I'm particularly concerned with one kind of fear that seems to be permeating schools. It is associated with both learning and teaching. Children are afraid of failure, or to be more specific, not having the "right" answer. Teachers are afraid of straying from the prescribed curriculum into their own autonomy and personal experiences because they might miss "covering" something that shows up on the standardized test. As a result, their students will get the wrong answers and they will lose their jobs. So the bogey man that has a strangle-hold on schools, which should be safe places to fail, is the culture that has arisen around the high stakes attached to the standardized tests and the fear of testing. This is heightened by the time spent in test prep, the effect of a school's collective test scores on real estate values, and group-think shifting towards skill-and -drill, mind-numbing activities that may raise test scores at the expense of real learning.
Recently, I mentioned the upcoming Chappaqua Children's Book Festival to a nurse who I was drawing blood from me. She has two school-age children and I suggested she come to the festival. "But what if the books at the fair don't cover the questions on the test?"she asked. Now that's a really interesting question. It implies that a student must have some specific prior knowledge for the test and that schools have the secret sauce that will allow her children to succeed. Oy! Allow me to address this fear.

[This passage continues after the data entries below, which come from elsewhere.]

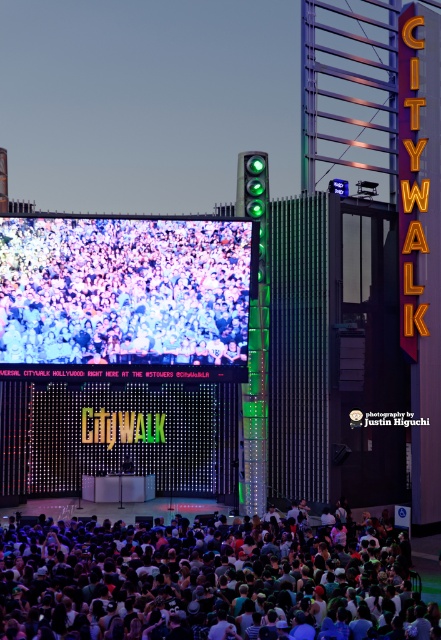 You are a photographer at Universal CityWalk Hollywood and need to capture a photo that includes both the dark gray fabric crowd at lower center and the multicolored fabric crowd at center. Which crowd should you focus on first to ensure both are in frame?

You should focus on the dark gray fabric crowd at lower center first since it is larger in size than the multicolored fabric crowd at center, allowing you to frame both effectively.

You are standing at the point marked by the coordinate point (209, 580) in the image. Based on the scene description, what is the closest object or feature you would be facing?

The closest object to the point (209, 580) is the dark gray fabric crowd at lower center, as the coordinate corresponds to its location. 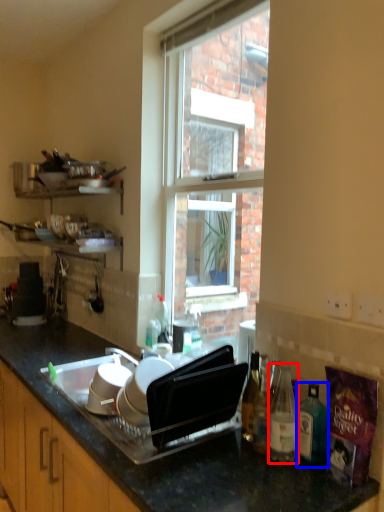 Question: Which object appears closest to the camera in this image, bottle (highlighted by a red box) or bottle (highlighted by a blue box)?

Choices:
 (A) bottle
 (B) bottle

Answer: (A) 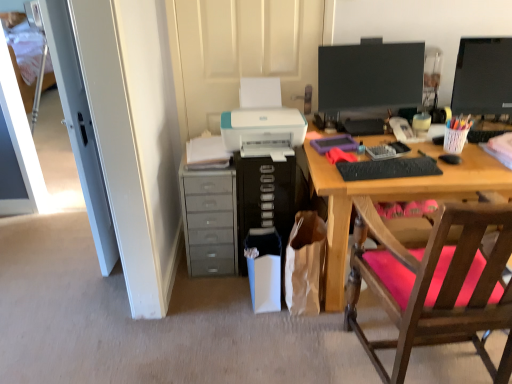 Question: Is black plastic computer tower at center at the back of white fabric bed at left?

Choices:
 (A) yes
 (B) no

Answer: (B)

Question: From a real-world perspective, does white fabric bed at left stand above black plastic computer tower at center?

Choices:
 (A) yes
 (B) no

Answer: (A)

Question: Considering the relative sizes of white fabric bed at left and black plastic computer tower at center in the image provided, is white fabric bed at left wider than black plastic computer tower at center?

Choices:
 (A) no
 (B) yes

Answer: (A)

Question: Does white fabric bed at left turn towards black plastic computer tower at center?

Choices:
 (A) no
 (B) yes

Answer: (A)

Question: Is white fabric bed at left to the left of black plastic computer tower at center from the viewer's perspective?

Choices:
 (A) no
 (B) yes

Answer: (B)

Question: Is black matte keyboard at center taller or shorter than matte black monitor at upper right, the 1th computer monitor from the right?

Choices:
 (A) tall
 (B) short

Answer: (B)

Question: Considering the positions of point (424, 155) and point (496, 97), is point (424, 155) closer or farther from the camera than point (496, 97)?

Choices:
 (A) closer
 (B) farther

Answer: (A)

Question: Considering the relative positions of black matte keyboard at center and matte black monitor at upper right, the 2th computer monitor from the left, in the image provided, is black matte keyboard at center to the left or to the right of matte black monitor at upper right, the 2th computer monitor from the left,?

Choices:
 (A) left
 (B) right

Answer: (A)

Question: From the image's perspective, is black matte keyboard at center located above or below matte black monitor at upper right, the 2th computer monitor from the left?

Choices:
 (A) above
 (B) below

Answer: (B)

Question: From the image's perspective, is matte black monitor at upper right, the 2th computer monitor from the left, located above or below translucent plastic pencil case at center, which ranks as the 3th stationery in bottom-to-top order?

Choices:
 (A) above
 (B) below

Answer: (A)

Question: In terms of size, does matte black monitor at upper right, the 2th computer monitor from the left, appear bigger or smaller than translucent plastic pencil case at center, arranged as the third stationery when viewed from the left?

Choices:
 (A) small
 (B) big

Answer: (B)

Question: Do you think matte black monitor at upper right, the 2th computer monitor from the left, is within translucent plastic pencil case at center, which ranks as the 3th stationery in bottom-to-top order, or outside of it?

Choices:
 (A) inside
 (B) outside

Answer: (B)

Question: Considering the positions of point (510, 100) and point (415, 132), is point (510, 100) closer or farther from the camera than point (415, 132)?

Choices:
 (A) farther
 (B) closer

Answer: (A)

Question: Would you say clear plastic tray at upper right is inside or outside black plastic computer tower at center?

Choices:
 (A) outside
 (B) inside

Answer: (A)

Question: From a real-world perspective, relative to black plastic computer tower at center, is clear plastic tray at upper right vertically above or below?

Choices:
 (A) below
 (B) above

Answer: (B) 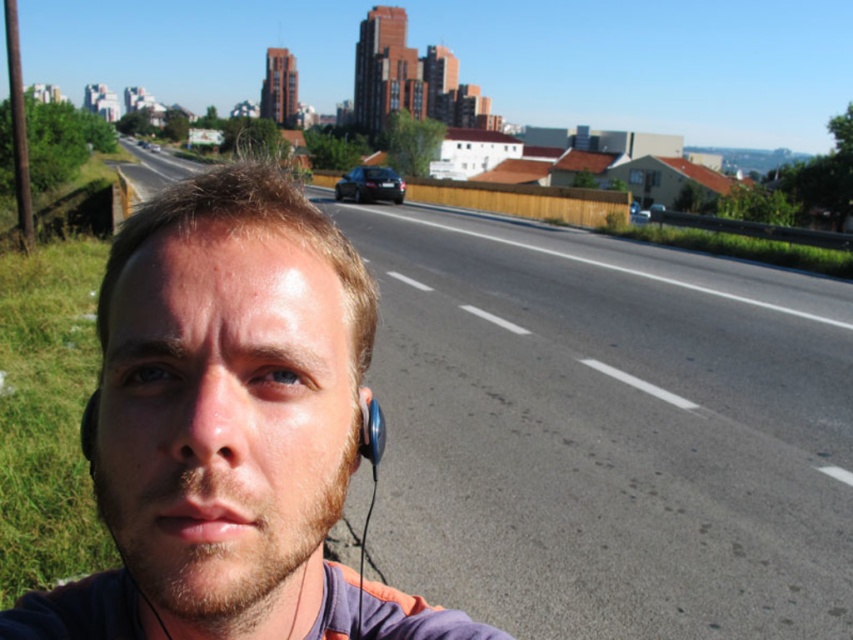 From the picture: Can you confirm if asphalt road at center is taller than smooth skin face at center?

Indeed, asphalt road at center has a greater height compared to smooth skin face at center.

Does asphalt road at center have a lesser height compared to smooth skin face at center?

No.

Identify the location of asphalt road at center. Image resolution: width=853 pixels, height=640 pixels. (607, 432).

The height and width of the screenshot is (640, 853). I want to click on asphalt road at center, so click(607, 432).

Between asphalt road at center and satin blue earphone at lower left, which one is positioned lower?

satin blue earphone at lower left is below.

Between asphalt road at center and satin blue earphone at lower left, which one has more height?

With more height is asphalt road at center.

The height and width of the screenshot is (640, 853). What do you see at coordinates (607, 432) in the screenshot?
I see `asphalt road at center` at bounding box center [607, 432].

Identify the location of asphalt road at center. click(607, 432).

Between smooth skin face at center and satin blue earphone at lower left, which one has more height?

Standing taller between the two is smooth skin face at center.

Can you confirm if smooth skin face at center is wider than satin blue earphone at lower left?

Yes.

Identify the location of smooth skin face at center. The height and width of the screenshot is (640, 853). (229, 428). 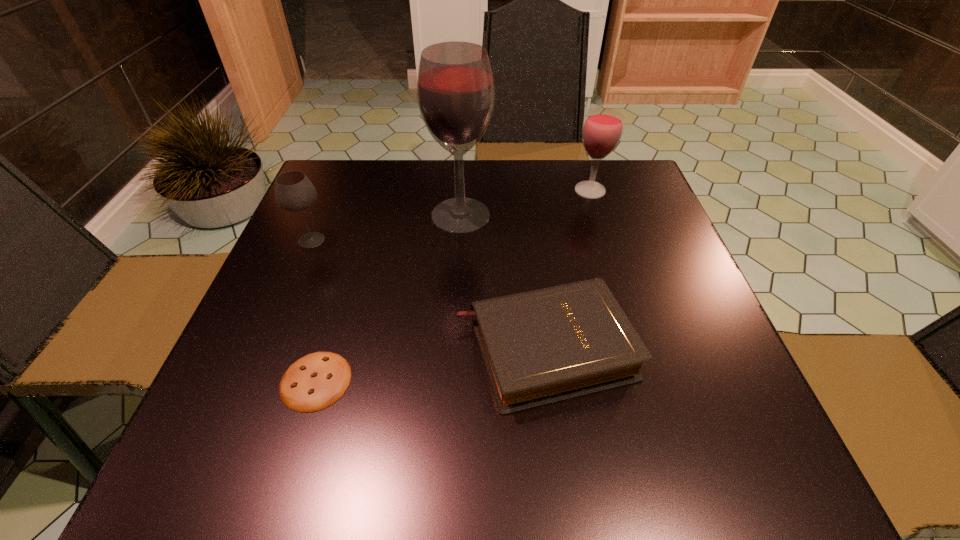 The height and width of the screenshot is (540, 960). I want to click on free space that is in between the fourth object from right to left and the fourth tallest object, so click(430, 364).

The image size is (960, 540). In order to click on vacant area that lies between the second shortest object and the tallest object in this screenshot , I will do `click(503, 281)`.

Identify the location of vacant area that lies between the shortest object and the alcohol. (388, 298).

Locate an element on the screen. The height and width of the screenshot is (540, 960). vacant space that is in between the tallest object and the right wineglass is located at coordinates (525, 202).

Where is `free spot between the second tallest object and the fourth object from right to left`? free spot between the second tallest object and the fourth object from right to left is located at coordinates (453, 286).

I want to click on free space between the Bible and the alcohol, so click(x=503, y=281).

What are the coordinates of `vacant area between the alcohol and the second object from left to right` in the screenshot? It's located at (388, 298).

Find the location of a particular element. object identified as the fourth closest to the alcohol is located at coordinates (317, 380).

Locate which object is the fourth closest to the fourth tallest object. Please provide its 2D coordinates. Your answer should be formatted as a tuple, i.e. [(x, y)], where the tuple contains the x and y coordinates of a point satisfying the conditions above.

[(294, 192)]

Locate an element on the screen. This screenshot has width=960, height=540. vacant area in the image that satisfies the following two spatial constraints: 1. on the front side of the nearer wineglass; 2. on the left side of the cookie is located at coordinates (252, 381). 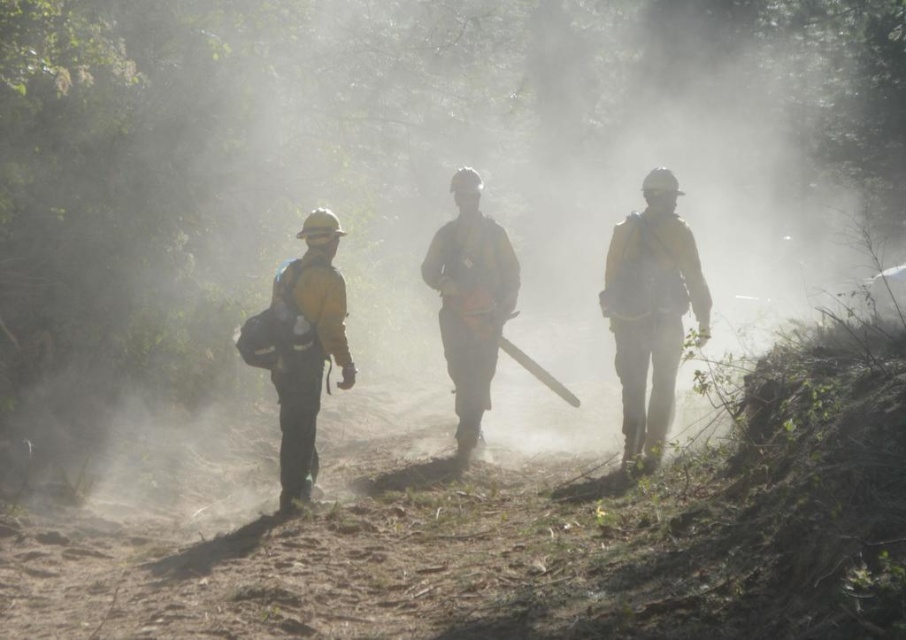 You are a safety inspector assessing the equipment in the scene. You notice the yellow fabric chainsaw at center and the yellow matte uniform at center. Which object is taller?

The yellow fabric chainsaw at center is taller than the yellow matte uniform at center.

You are a firefighter navigating through the misty forest. You need to reach the point at coordinates point (630, 413) and point (440, 250). Which point should you reach first if you want to follow the path that is closer to your current position?

Point (440, 250) is closer to your current position because it is behind point (630, 413). Since point (630, 413) is in front of point (440, 250), you would encounter point (440, 250) first on your path.

You are a safety inspector assessing the visibility of workers in the forest. You notice the yellow matte uniform at right and the yellow fabric chainsaw at center. Which object is shorter in height?

The yellow matte uniform at right is shorter in height compared to the yellow fabric chainsaw at center. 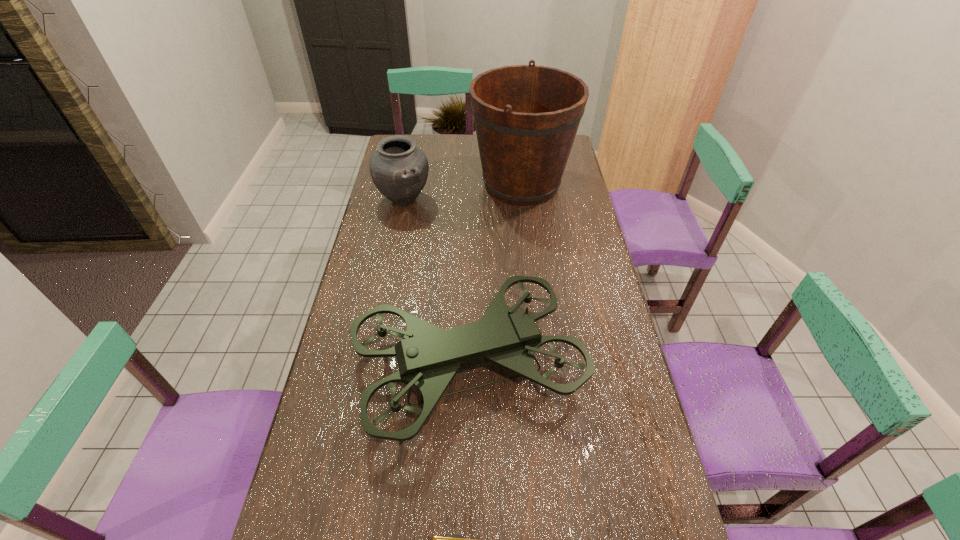 This screenshot has height=540, width=960. In order to click on the tallest object in this screenshot , I will do `click(526, 117)`.

This screenshot has width=960, height=540. Identify the location of drone. (428, 357).

The height and width of the screenshot is (540, 960). Find the location of `the third farthest object`. the third farthest object is located at coordinates (428, 357).

Identify the location of urn. (399, 169).

The image size is (960, 540). Find the location of `vacant area situated on the left of the tallest object`. vacant area situated on the left of the tallest object is located at coordinates (408, 184).

This screenshot has height=540, width=960. In order to click on vacant space located on the back of the third farthest object in this screenshot , I will do `click(471, 260)`.

The image size is (960, 540). I want to click on vacant space located 0.200m on the front of the second shortest object, so click(x=394, y=253).

Where is `object that is positioned at the far edge`? The width and height of the screenshot is (960, 540). object that is positioned at the far edge is located at coordinates (526, 117).

Find the location of `drone present at the left edge`. drone present at the left edge is located at coordinates (428, 357).

Where is `urn that is at the left edge`? The width and height of the screenshot is (960, 540). urn that is at the left edge is located at coordinates (399, 169). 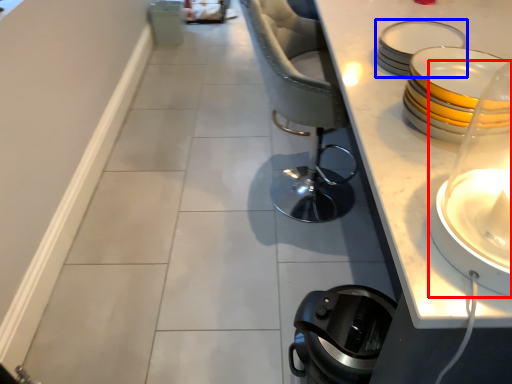 Question: Among these objects, which one is nearest to the camera, candle holder (highlighted by a red box) or tableware (highlighted by a blue box)?

Choices:
 (A) candle holder
 (B) tableware

Answer: (A) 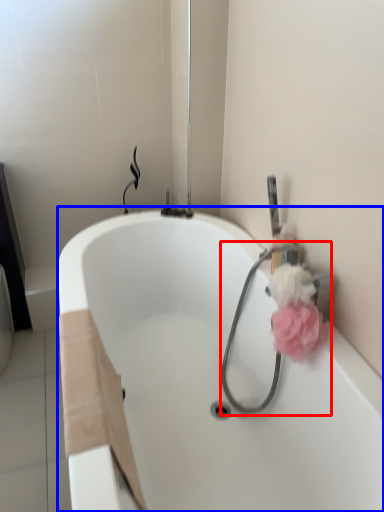 Question: Which object is further to the camera taking this photo, garden hose (highlighted by a red box) or bathtub (highlighted by a blue box)?

Choices:
 (A) garden hose
 (B) bathtub

Answer: (A) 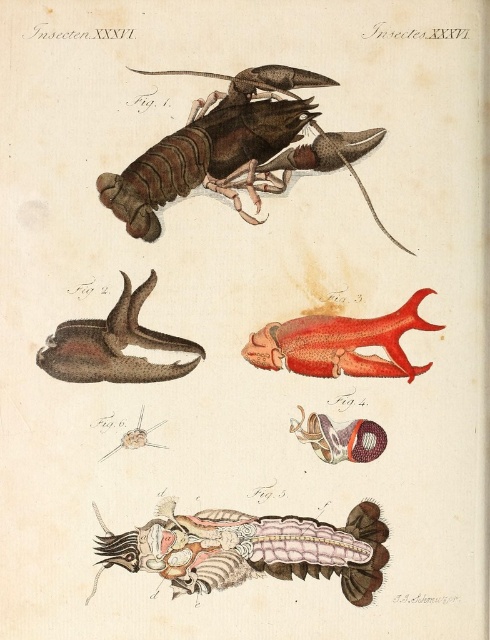 Question: Does brown matte lobster at upper center lie behind translucent pink exoskeleton at bottom center?

Choices:
 (A) no
 (B) yes

Answer: (B)

Question: Which point is closer to the camera?

Choices:
 (A) (98, 516)
 (B) (317, 168)

Answer: (A)

Question: Which of the following is the farthest from the observer?

Choices:
 (A) tap(156, 220)
 (B) tap(263, 541)

Answer: (A)

Question: Can you confirm if brown matte lobster at upper center is wider than translucent pink exoskeleton at bottom center?

Choices:
 (A) no
 (B) yes

Answer: (B)

Question: Is brown matte lobster at upper center closer to camera compared to translucent pink exoskeleton at bottom center?

Choices:
 (A) no
 (B) yes

Answer: (A)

The Standardized Tests are basically reading comprehension. Questions pertain to passages on the actual test that are excepted from books, including those written by iNK authors, not from texts books and other school books that are required reading. So the children who do well on the tests have read widely and deeply. Here are some suggestions to build up confidence in your own students and children:
- Begin with the Nonfiction Minute. Use the archives to find Minutes that appeal to your child. If your child is an English language learner or has reading challenges, have them listen to the audio file of the author reading his/her Minute, before attempting to read it themselves. This will strengthen the reading-for-meaning muscle.
- Go to the library with your student or child. Ask for books on subjects they are currently studying. Maybe they will recognize an author from the Nonfiction Minute. Have them read the first page to see if it interests them. Let them choose one book to read that they think that they will like. The aim is to leave the library with a book they are looking forward to reading.
- Keep it up.
As a child, I remember sharing my fears about school with my parents. They would suggest actions I could take to resolve my issues but mostly they told me I'd feel better the next morning. Amazing that they were right every time!